Task statement:
Below are records; count the lines that contain "named" and give only the total.

Exercise materials:
□ □ □ □

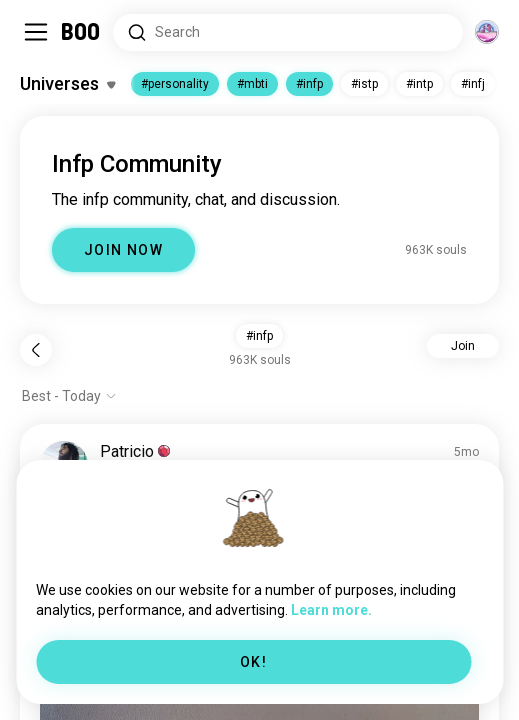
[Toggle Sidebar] (36, 32)
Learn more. (331, 610)
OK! (253, 662)
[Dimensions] (487, 32)
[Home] (81, 32)
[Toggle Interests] (67, 84)
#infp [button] (259, 336)
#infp (309, 84)
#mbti (252, 84)
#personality (175, 84)
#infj (473, 84)
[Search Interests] (288, 32)
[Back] (36, 350)
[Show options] (69, 396)
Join (463, 346)
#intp (419, 84)
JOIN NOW (123, 250)
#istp (364, 84)
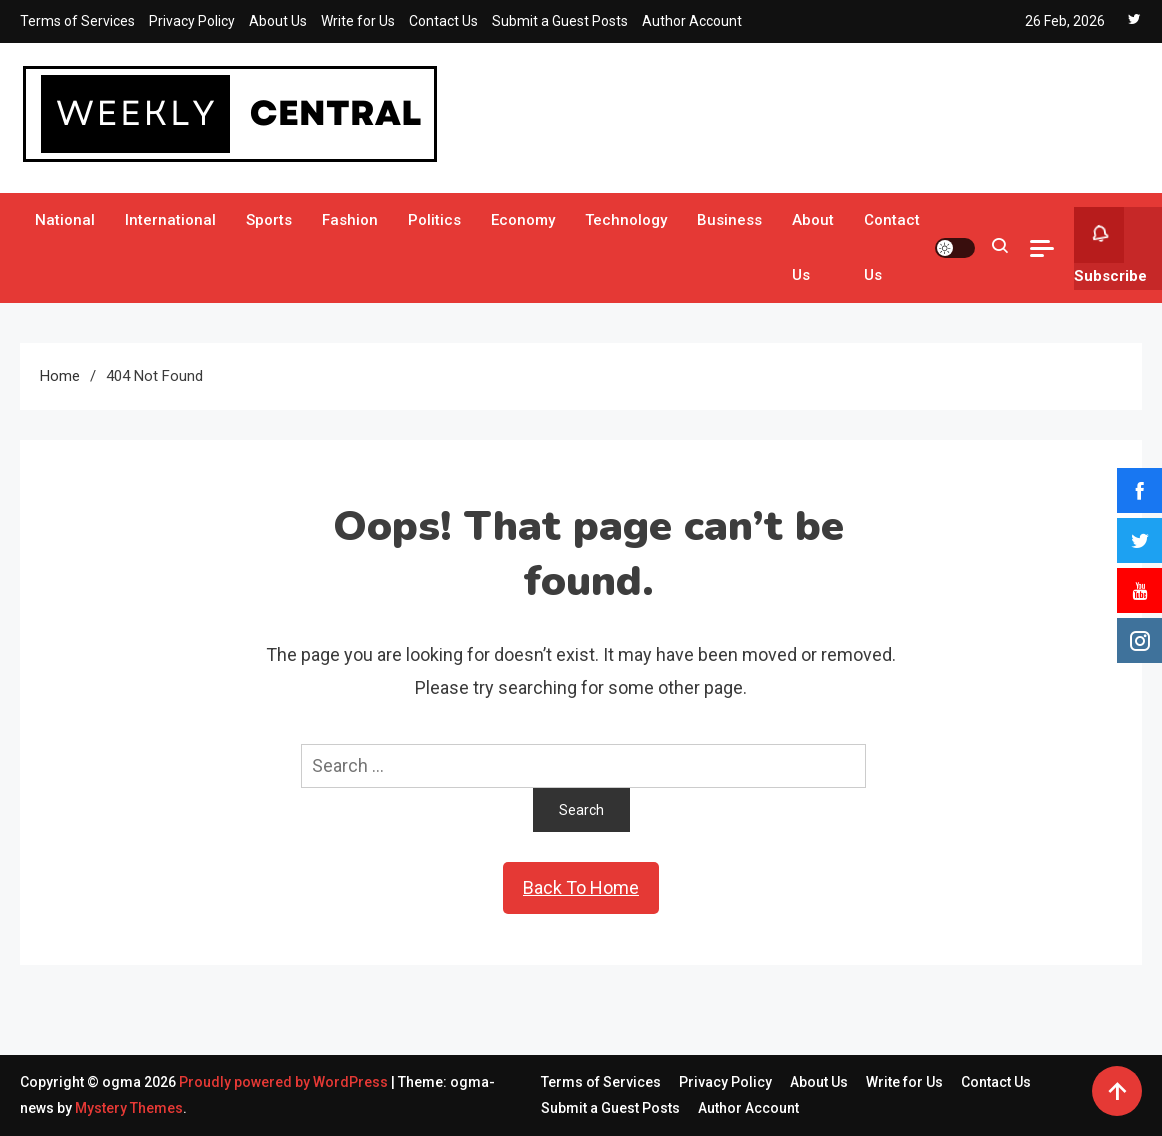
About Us (278, 21)
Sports (269, 220)
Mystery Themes (129, 1108)
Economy (523, 220)
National (65, 220)
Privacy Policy (192, 21)
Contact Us (443, 21)
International (170, 220)
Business (729, 220)
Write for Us (358, 21)
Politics (434, 220)
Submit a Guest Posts (560, 21)
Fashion (350, 220)
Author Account (692, 21)
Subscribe (1110, 246)
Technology (626, 220)
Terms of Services (77, 21)
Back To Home (581, 887)
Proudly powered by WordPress (285, 1082)
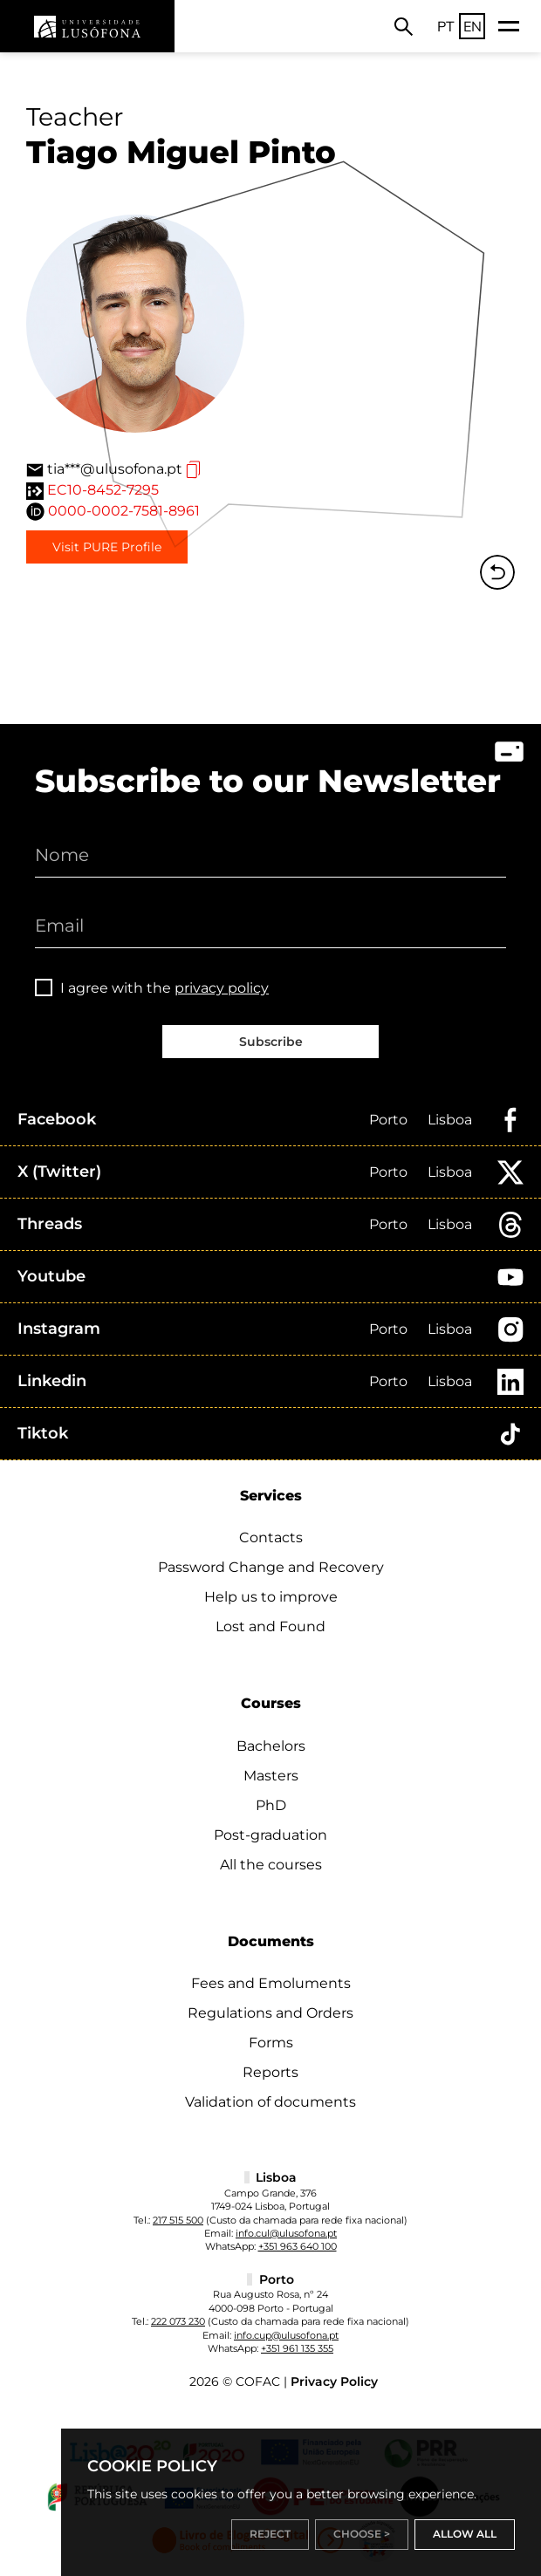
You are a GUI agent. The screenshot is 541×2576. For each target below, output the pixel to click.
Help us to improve (271, 1597)
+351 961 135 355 (297, 2348)
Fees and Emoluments (271, 1983)
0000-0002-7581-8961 (124, 510)
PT (446, 26)
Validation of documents (270, 2102)
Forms (271, 2042)
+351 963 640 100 (297, 2246)
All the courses (271, 1864)
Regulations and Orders (270, 2013)
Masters (270, 1775)
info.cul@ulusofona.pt (286, 2233)
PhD (271, 1805)
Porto (388, 1119)
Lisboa (450, 1119)
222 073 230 (178, 2321)
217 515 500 (178, 2220)
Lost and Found (270, 1626)
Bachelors (270, 1746)
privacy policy (222, 988)
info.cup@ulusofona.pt (286, 2335)
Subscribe (271, 1041)
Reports (270, 2072)
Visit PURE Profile (106, 547)
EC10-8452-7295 (103, 490)
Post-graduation (270, 1835)
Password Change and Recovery (271, 1567)
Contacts (271, 1537)
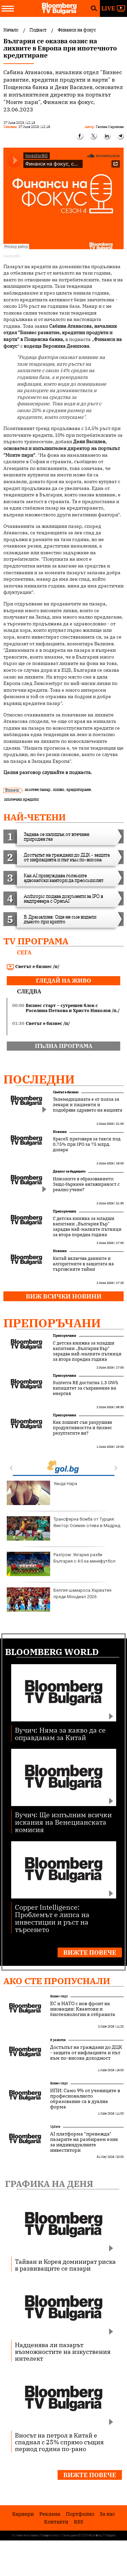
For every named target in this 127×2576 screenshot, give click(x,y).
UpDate (55, 2126)
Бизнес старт (59, 1996)
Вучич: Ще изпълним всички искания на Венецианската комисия (63, 1821)
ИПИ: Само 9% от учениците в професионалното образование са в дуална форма (85, 2098)
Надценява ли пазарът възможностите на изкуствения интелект (62, 2351)
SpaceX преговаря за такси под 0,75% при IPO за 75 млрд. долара (87, 1144)
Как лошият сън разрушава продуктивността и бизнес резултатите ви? (82, 1428)
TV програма (35, 941)
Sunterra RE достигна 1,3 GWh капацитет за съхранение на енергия (85, 1388)
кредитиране (78, 789)
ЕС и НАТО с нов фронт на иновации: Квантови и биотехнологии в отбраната (82, 2009)
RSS (78, 2521)
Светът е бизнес (66, 1092)
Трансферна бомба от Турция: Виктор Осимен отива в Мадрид (63, 1528)
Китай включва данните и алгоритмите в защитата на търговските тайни (83, 1264)
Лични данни (70, 2535)
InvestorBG (11, 256)
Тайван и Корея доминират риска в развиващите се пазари (65, 2265)
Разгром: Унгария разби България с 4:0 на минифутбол (61, 1564)
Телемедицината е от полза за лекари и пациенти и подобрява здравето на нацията (87, 1105)
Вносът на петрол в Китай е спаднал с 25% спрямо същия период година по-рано (59, 2441)
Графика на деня (49, 2183)
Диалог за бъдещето (69, 1171)
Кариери (23, 2513)
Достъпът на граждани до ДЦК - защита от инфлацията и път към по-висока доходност (86, 2052)
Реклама (49, 2513)
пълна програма (63, 1046)
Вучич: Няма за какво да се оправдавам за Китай (60, 1733)
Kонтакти (56, 2521)
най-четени (34, 817)
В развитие (58, 2040)
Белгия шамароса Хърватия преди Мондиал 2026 (59, 1599)
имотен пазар (37, 789)
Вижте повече (89, 1952)
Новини (60, 1132)
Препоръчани (64, 1211)
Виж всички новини (64, 1296)
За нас (107, 2513)
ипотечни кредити (21, 799)
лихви (58, 789)
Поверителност (50, 2535)
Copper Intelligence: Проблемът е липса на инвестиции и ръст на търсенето (52, 1918)
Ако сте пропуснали (56, 1980)
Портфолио (80, 2513)
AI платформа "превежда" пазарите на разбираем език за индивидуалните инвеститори (84, 2142)
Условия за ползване (25, 2535)
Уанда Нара (42, 1493)
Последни (39, 1079)
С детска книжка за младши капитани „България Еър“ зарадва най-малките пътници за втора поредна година (87, 1227)
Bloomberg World (52, 1651)
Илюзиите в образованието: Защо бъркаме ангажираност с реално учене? (86, 1184)
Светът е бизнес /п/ (33, 966)
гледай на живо (63, 980)
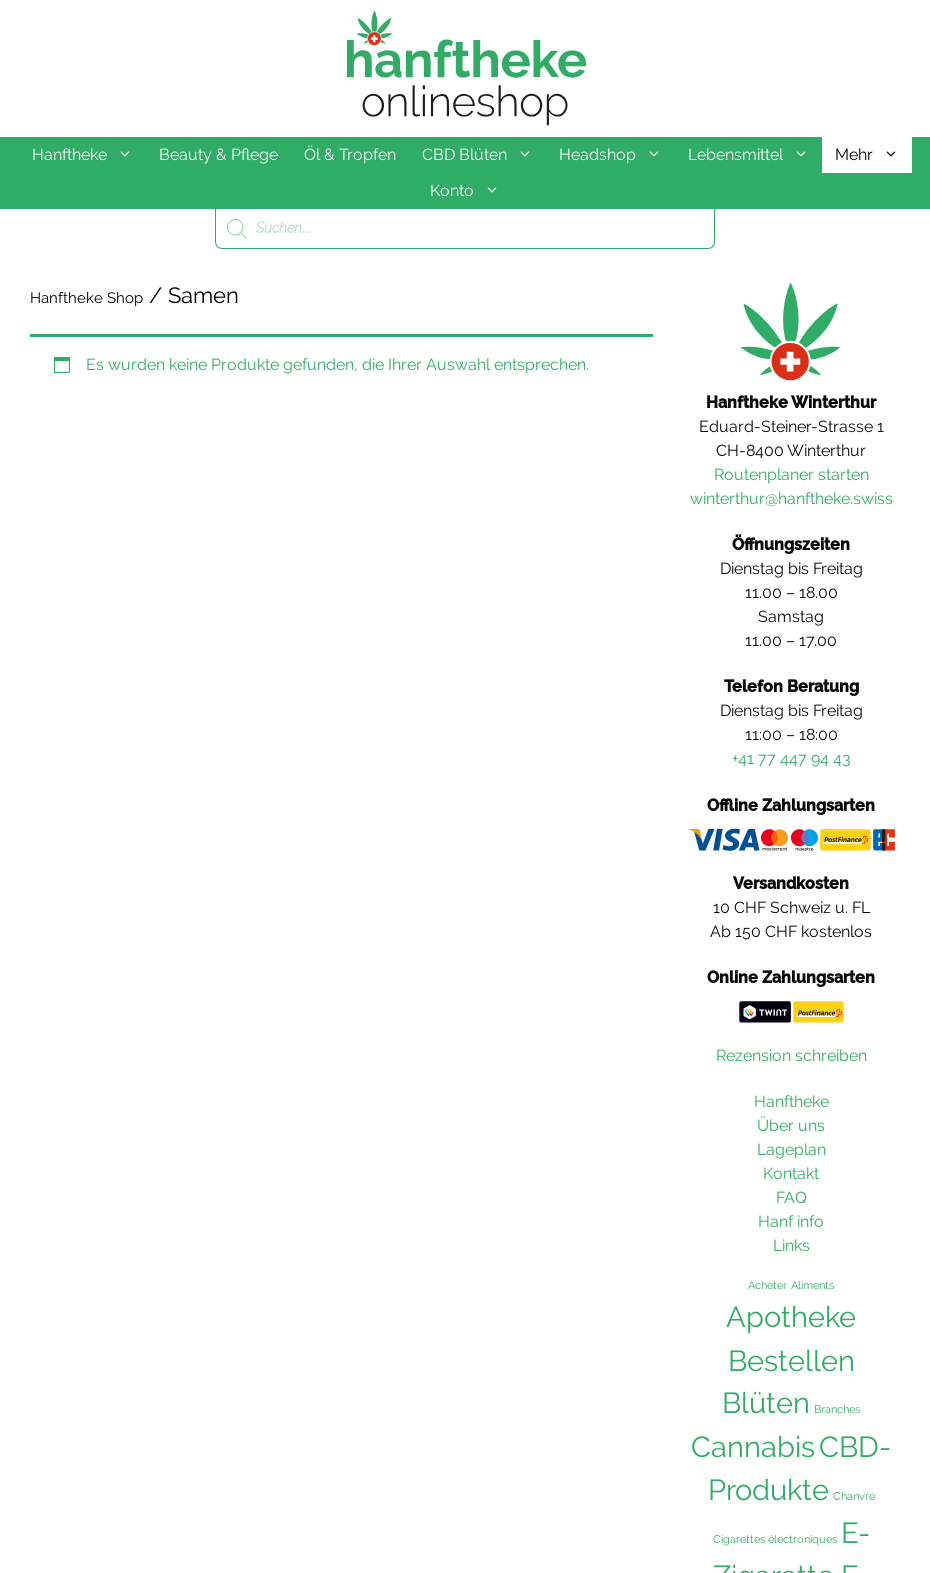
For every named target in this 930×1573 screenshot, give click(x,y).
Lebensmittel (755, 155)
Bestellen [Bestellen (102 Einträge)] (791, 1361)
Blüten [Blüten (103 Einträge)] (766, 1403)
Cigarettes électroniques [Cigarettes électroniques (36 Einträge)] (775, 1539)
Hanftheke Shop (86, 298)
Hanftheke (89, 155)
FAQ (791, 1197)
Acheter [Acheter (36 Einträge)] (767, 1285)
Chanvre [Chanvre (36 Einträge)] (854, 1496)
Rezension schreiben (791, 1055)
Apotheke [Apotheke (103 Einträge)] (791, 1317)
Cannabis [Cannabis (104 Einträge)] (753, 1447)
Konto (471, 191)
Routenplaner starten (791, 474)
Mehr (873, 155)
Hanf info (791, 1221)
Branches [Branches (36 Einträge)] (837, 1409)
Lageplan (791, 1149)
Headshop (617, 155)
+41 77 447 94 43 (791, 758)
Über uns (791, 1125)
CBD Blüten (484, 155)
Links (791, 1245)
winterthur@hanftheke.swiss (791, 498)
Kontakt (791, 1173)
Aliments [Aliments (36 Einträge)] (812, 1285)
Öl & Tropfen (350, 154)
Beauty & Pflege (218, 154)
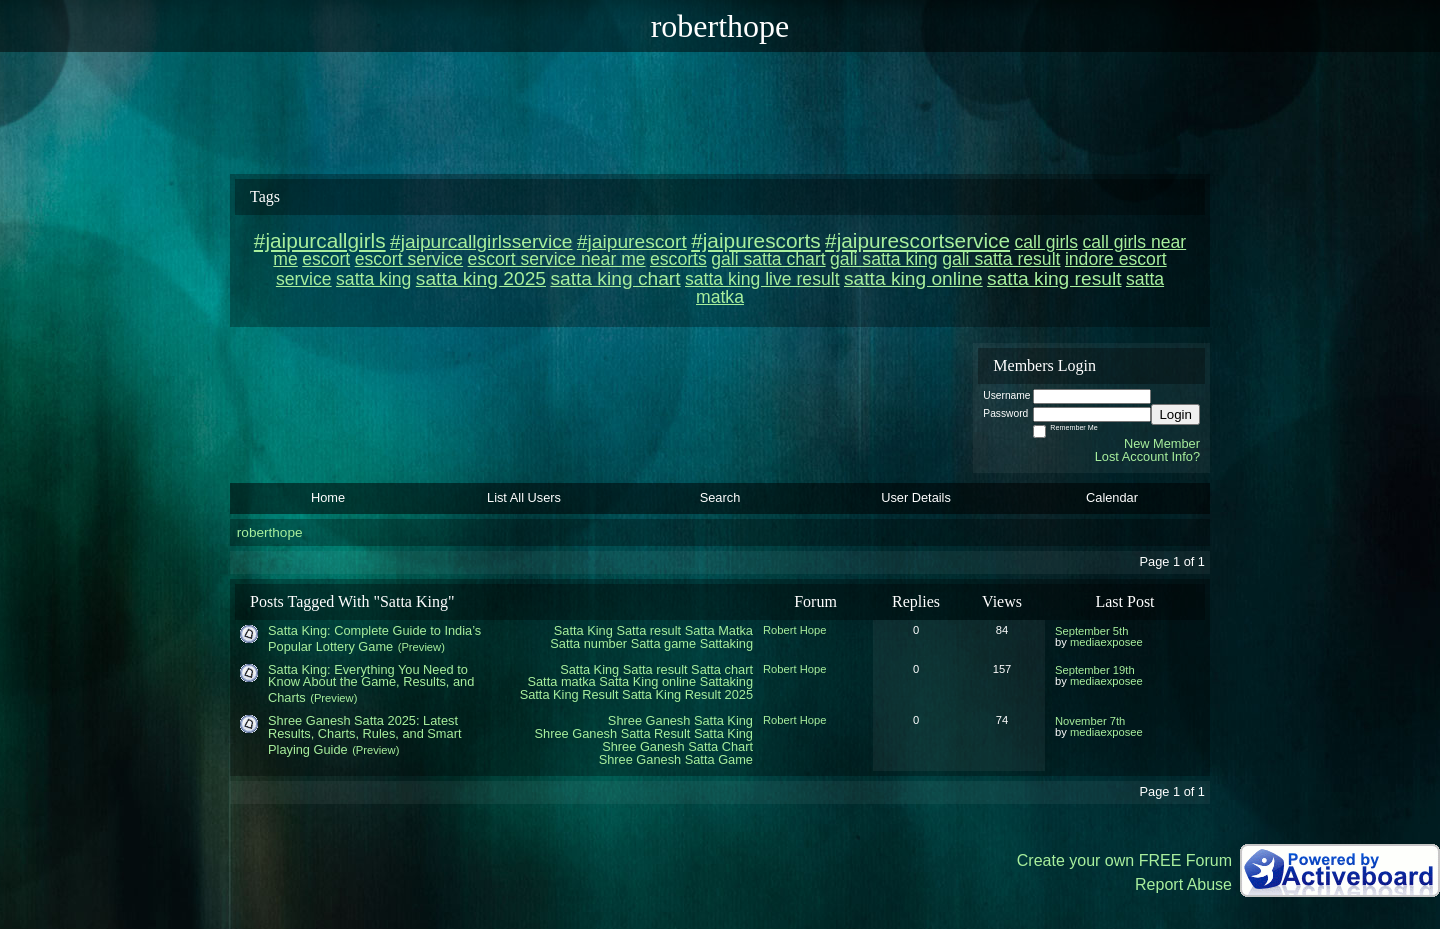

□ □ □ □

Completed exercise:
2